Material for this exercise →
....
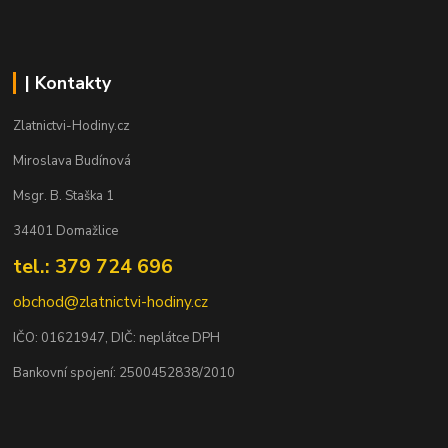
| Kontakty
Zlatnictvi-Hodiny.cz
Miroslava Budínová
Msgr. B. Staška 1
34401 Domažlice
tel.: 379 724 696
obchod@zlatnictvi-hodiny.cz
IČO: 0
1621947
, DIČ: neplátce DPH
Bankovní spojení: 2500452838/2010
....
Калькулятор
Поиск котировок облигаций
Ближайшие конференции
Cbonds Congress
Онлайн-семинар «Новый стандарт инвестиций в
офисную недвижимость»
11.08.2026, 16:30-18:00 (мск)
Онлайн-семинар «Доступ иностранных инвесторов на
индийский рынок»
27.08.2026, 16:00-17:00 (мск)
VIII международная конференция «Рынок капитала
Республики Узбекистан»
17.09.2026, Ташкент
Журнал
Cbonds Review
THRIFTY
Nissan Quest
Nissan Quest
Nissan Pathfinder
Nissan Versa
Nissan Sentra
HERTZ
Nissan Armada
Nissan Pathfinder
....
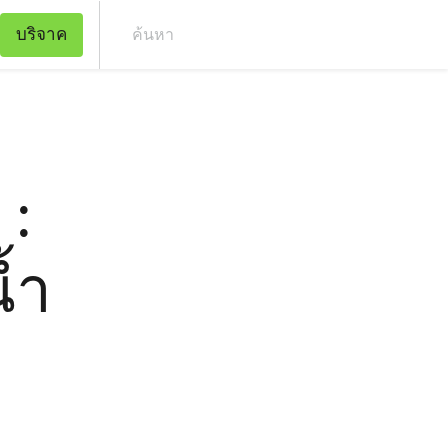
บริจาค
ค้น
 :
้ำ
....
Work required → Go through the entries above and copy out every line that includes the word "Nissan".

Result of the task →
Nissan Quest
Nissan Quest
Nissan Pathfinder
Nissan Versa
Nissan Sentra
Nissan Armada
Nissan Pathfinder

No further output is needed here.